Les émeutes qui ont eu lieu dans le district Nord-Est de Delhi entre le 23 et le 29 février ont coûté la vie à plus de 50 personnes, des musulmans pour la plupart, et ont fait plus de 500 blessés. S’appuyant sur des entretiens menés avec 50 victimes, témoins directs, avocat·e·s, médecins, militant·e·s des droits humains et policiers retraités, et sur l’analyse de plusieurs vidéos filmées par des utilisateurs, la nouvelle enquête de terrain réalisée par Amnesty International Inde dévoile une pratique inquiétante marquée par les graves violations des droits humains imputables à la police de Delhi lors des émeutes. Des policiers ont notamment infligé des violences aux émeutiers, torturé en détention, usé d’une force excessive contre les manifestant·e·s, démantelé des sites de manifestations pacifiques et sont restés passifs alors que des émeutiers semaient le chaos.
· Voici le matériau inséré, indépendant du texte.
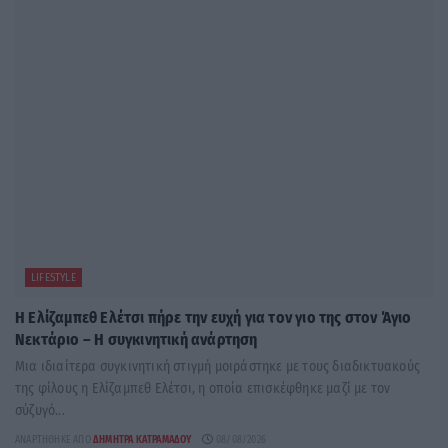
LIFESTYLE
Η Ελίζαμπεθ Ελέτσι πήρε την ευχή για τον γιο της στον Άγιο
Νεκτάριο – Η συγκινητική ανάρτηση
Μια ιδιαίτερα συγκινητική στιγμή μοιράστηκε με τους διαδικτυακούς
της φίλους η Ελίζαμπεθ Ελέτσι, η οποία επισκέφθηκε μαζί με τον
σύζυγό...
ΑΝΑΡΤΉΘΗΚΕ ΑΠΌ
ΔΉΜΗΤΡΑ ΚΑΤΡΑΜΆΔΟΥ
08/08/2026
« Afin de rendre justice aux victimes des émeutes de Delhi du mois de février, il faut commencer par mettre fin à l’impunité qui soustrait la police à l’obligation de rendre des comptes. Six mois après, pas une seule enquête n’a été ouverte sur le rôle de la police de Delhi. Cette impunité cautionnée par l’État revient à dire que les responsables de l’application des lois peuvent commettre de graves violations des droits humains et se dérober à toute obligation de rendre des comptes, qu’ils dictent leur propre loi », a déclaré Avinash Kumar, directeur d’Amnesty International Inde.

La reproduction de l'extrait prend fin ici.